» Instructions to follow: Return the records below from the line containing "for general information and enquiries" onward, exactly, through and including the last line.

*** Opening Given data ***

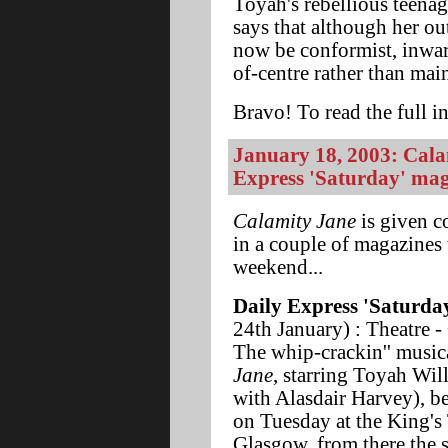
Toyah's rebellious teena
says that although her o
now be conformist, inwardly
of-centre rather than mai
Bravo! To read the full in
January 18, 2003: Calam
Express 'Saturday' mag
Calamity Jane
is given c
in a couple of magazines 
weekend...
Daily Express 'Saturda
24th January) : Theatre -
The whip-crackin'' music
Jane
, starring Toyah Wil
with Alasdair Harvey), b
on Tuesday at the King's 
Glasgow, from there the 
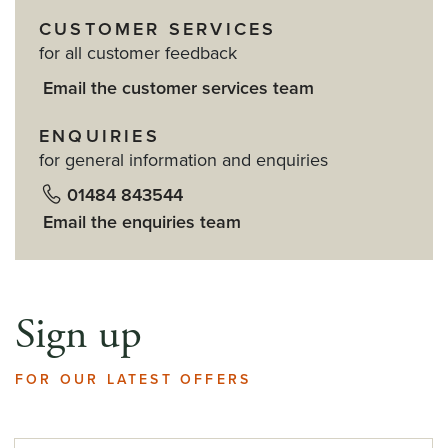
CUSTOMER SERVICES
for all customer feedback
Email the customer services team
ENQUIRIES
for general information and enquiries
01484 843544
Email the enquiries team
Sign up
FOR OUR LATEST OFFERS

*** Closing Given data ***

» Solution for this problem:
for general information and enquiries
01484 843544
Email the enquiries team
Sign up
FOR OUR LATEST OFFERS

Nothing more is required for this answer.